Richard Cawthorne finds history repeating itself in Martin Amis’ haunting new Holocaust novel, The Zone of Interest. 

Can the Holocaust ever be a suitable subject for comedy? A love story? Should it be? Some argue it is a way of confronting what happened. Others, for whom those events can never be forgiven, are appalled at the idea of trivialising such a massive blot on history.

Martin Amis has always been a controversial writer. His new work, The Zone of Interest, is certain to maintain the momentum.

Notoriously taciturn, Amis has avoided questions about whether this is a comedy or a love story, although it has been labelled both; critics seem unsure about where to place it in the vast canon of works on the Shoah and have settled for that.

All this plays into Amis’ hands. By choosing to return to the concentration camps (he was here before in the equally-unsettling 1991 novel Time’s Arrow), he guarantees an audience.

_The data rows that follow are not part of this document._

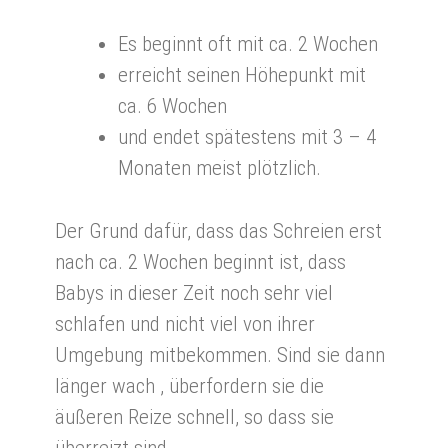
Es beginnt oft mit ca. 2 Wochen
erreicht seinen Höhepunkt mit
ca. 6 Wochen
und endet spätestens mit 3 – 4
Monaten meist plötzlich.
Der Grund dafür, dass das Schreien erst
nach ca. 2 Wochen beginnt ist, dass
Babys in dieser Zeit noch sehr viel
schlafen und nicht viel von ihrer
Umgebung mitbekommen. Sind sie dann
länger wach , überfordern sie die
äußeren Reize schnell, so dass sie
überreizt sind.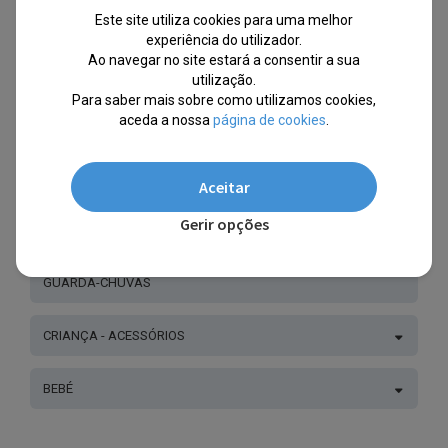
variants.
Este site utiliza cookies para uma melhor
The
experiência do utilizador.
CRIANÇA - ROUPA
options
Ao navegar no site estará a consentir a sua
utilização.
may
Para saber mais sobre como utilizamos cookies,
be
aceda a nossa
página de cookies
.
CRIANÇAS - BRINQUEDOS
chosen
on
CRIANÇA - ROUPA
the
Aceitar
product
Gerir opções
page
CRIANÇA - CALÇADO
GUARDA-CHUVAS
CRIANÇA - ACESSÓRIOS
BEBÉ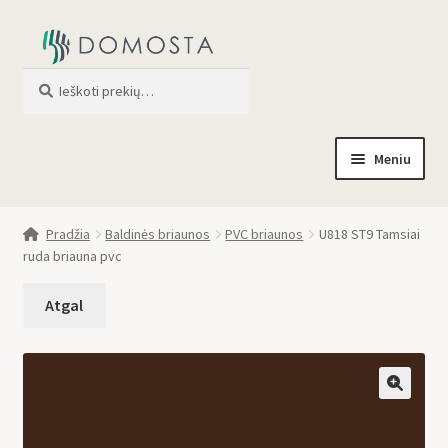
Ieškoti
When autocomplete results are av
Meniu
Pradžia
Pradžia
Baldinės briaunos
PVC briaunos
U818 ST9 Tamsiai
ruda briauna pvc
Parduotuvė
Apie mus
Profilis
🔍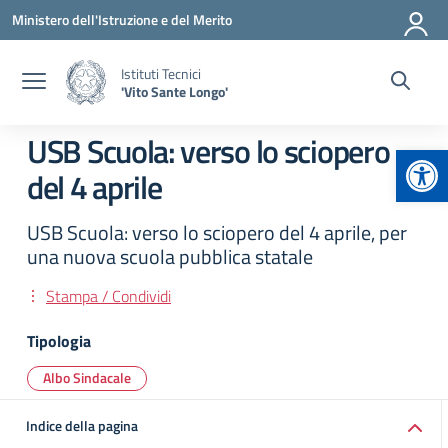
Vai ai contenuti
Vai al menu di navigazione
Vai al footer
Ministero dell'Istruzione e del Merito
Istituti Tecnici
'Vito Sante Longo'
USB Scuola: verso lo sciopero
Apr
del 4 aprile
USB Scuola: verso lo sciopero del 4 aprile, per
una nuova scuola pubblica statale
Stampa / Condividi
Tipologia
Albo Sindacale
Indice della pagina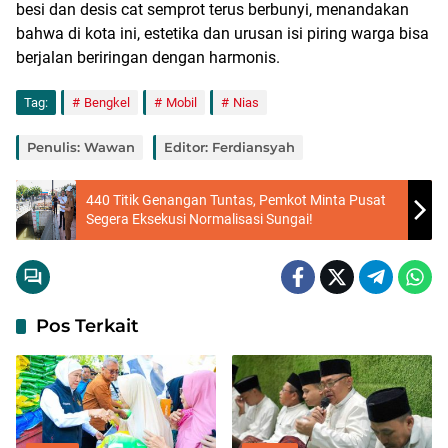
besi dan desis cat semprot terus berbunyi, menandakan
bahwa di kota ini, estetika dan urusan isi piring warga bisa
berjalan beriringan dengan harmonis.
Tag:
Bengkel
Mobil
Nias
Penulis: Wawan
Editor: Ferdiansyah
440 Titik Genangan Tuntas, Pemkot Minta Pusat
Segera Eksekusi Normalisasi Sungai!
Pos Terkait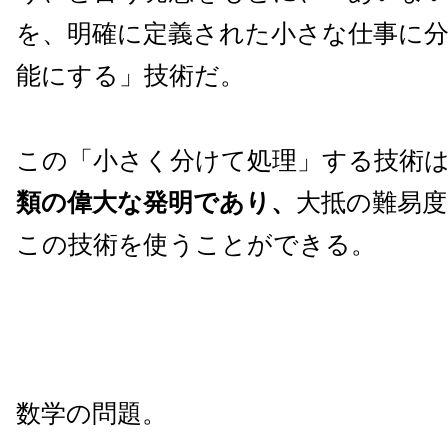
を、明確に定義された小さな仕事に分
能にする」技術だ。
この「小さく分けて処理」する技術
類の偉大な発明であり、
大抵の難易度
この技術を使うことができる。
数学の問題。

The larger point is whether by confronting his subject at this oblique angle he will be judged to have misread fatally the effect on a large proportion of his readers.

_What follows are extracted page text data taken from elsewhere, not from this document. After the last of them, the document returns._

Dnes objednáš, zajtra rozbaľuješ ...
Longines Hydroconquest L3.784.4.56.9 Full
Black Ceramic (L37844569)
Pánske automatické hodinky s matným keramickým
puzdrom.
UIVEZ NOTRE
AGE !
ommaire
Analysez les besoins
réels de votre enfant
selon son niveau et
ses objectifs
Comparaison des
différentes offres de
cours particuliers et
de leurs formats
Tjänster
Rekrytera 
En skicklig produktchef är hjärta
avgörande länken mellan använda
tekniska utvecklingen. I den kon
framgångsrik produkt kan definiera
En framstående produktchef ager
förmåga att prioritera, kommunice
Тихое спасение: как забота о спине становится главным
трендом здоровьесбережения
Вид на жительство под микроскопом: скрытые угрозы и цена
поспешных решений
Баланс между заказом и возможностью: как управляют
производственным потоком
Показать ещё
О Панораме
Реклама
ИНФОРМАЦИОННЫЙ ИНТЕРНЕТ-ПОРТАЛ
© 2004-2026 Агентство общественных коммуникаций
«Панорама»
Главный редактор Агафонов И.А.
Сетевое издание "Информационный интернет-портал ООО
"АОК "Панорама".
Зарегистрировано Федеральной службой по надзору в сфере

The Zone of the title is, of course, the Kat Zet, or Konzentrationslager, in this case the adjunct of Auschwitz where the industrial corporation I G Farben conducted experiments designed to lead to the manufacture of synthetic rubber and fuel to contribute to the Nazi war effort.

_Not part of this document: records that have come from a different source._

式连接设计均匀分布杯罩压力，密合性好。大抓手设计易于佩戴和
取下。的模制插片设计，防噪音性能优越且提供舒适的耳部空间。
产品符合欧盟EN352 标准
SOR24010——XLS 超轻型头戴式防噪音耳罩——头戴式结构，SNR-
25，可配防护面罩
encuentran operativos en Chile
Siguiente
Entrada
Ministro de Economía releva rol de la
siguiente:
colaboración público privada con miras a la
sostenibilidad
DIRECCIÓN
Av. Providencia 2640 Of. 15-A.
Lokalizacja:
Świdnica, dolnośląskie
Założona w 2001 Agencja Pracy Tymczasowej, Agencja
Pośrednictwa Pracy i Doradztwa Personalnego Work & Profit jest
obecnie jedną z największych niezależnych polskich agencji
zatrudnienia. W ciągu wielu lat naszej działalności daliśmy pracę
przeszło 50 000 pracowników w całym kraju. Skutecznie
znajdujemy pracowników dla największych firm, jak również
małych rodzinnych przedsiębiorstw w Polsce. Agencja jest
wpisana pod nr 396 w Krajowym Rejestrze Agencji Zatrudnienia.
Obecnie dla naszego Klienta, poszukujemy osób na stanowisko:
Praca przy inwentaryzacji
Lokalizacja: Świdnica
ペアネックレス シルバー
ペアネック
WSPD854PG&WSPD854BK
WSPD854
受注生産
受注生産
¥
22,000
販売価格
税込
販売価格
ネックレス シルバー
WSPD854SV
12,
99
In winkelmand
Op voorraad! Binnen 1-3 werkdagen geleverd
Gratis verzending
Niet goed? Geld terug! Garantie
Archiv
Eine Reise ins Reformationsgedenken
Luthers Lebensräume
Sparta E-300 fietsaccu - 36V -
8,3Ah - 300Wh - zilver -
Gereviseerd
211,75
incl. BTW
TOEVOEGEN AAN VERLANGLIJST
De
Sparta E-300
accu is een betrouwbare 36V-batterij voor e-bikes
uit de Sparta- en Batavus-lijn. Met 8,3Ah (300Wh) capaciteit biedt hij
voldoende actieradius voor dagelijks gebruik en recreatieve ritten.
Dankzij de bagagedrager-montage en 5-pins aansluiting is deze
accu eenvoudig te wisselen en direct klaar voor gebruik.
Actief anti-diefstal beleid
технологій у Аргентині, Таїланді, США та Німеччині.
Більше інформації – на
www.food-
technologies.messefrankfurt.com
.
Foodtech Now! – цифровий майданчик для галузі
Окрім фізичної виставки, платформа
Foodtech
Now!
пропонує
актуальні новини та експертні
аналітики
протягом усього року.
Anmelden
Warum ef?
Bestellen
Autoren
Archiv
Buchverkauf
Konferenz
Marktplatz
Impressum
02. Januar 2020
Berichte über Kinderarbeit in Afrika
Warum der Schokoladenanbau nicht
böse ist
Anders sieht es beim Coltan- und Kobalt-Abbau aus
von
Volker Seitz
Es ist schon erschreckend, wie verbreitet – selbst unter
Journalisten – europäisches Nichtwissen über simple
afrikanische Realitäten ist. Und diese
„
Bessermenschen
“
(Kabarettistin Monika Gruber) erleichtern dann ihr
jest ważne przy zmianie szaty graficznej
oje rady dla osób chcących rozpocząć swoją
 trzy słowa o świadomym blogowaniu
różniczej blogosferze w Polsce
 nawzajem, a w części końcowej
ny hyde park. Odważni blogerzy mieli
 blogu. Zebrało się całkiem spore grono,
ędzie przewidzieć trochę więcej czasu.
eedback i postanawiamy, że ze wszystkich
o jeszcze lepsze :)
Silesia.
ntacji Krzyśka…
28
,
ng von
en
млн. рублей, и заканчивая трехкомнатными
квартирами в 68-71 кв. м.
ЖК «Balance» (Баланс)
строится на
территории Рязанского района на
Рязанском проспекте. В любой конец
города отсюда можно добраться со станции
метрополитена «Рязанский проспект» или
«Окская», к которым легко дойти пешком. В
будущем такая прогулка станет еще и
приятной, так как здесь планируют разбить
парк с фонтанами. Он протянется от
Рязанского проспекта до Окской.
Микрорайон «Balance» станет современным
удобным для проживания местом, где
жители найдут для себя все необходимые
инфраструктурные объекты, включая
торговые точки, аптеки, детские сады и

In this endeavour, the company used slave labour provided from the camp, commanded by one Paul Doll. Doll is one of three narrators who conduct readers in turn through the unfolding events. Another is Angelus Thomsen, whom Amis sets up as the hero, for want of a better word.

The third is the wretched Sonderkommandofuhrer Szmul Zachariasz, leader of one of the teams of prisoners whose job it was to clear out the gas chambers after their work was done.

Thus we have three versions of what is happening from different standpoints – by no means an unusual device but one which Amis conducts with flair. And yet… for all the clever use of language, Amis falls into the trap of caricature. Kommandant Doll is a gross figure, given to heavy drinking and, at least at first, to delusions of his own grandeur. It is his antics that provide the ‘comedy’.

JN2 turn top Martin Amis 2
The Zone of Interest by Martin Amis

Thomsen, protected from all consequences by the fact he is the nephew of Martin Bormann, Hitler’s secretary, is portrayed as the archetypal Nazi; tall, fair and handsome. Zachariasz, whose sad reflections provide the real meat of the book, is the inevitable lost soul whose existence parodies what is going around him.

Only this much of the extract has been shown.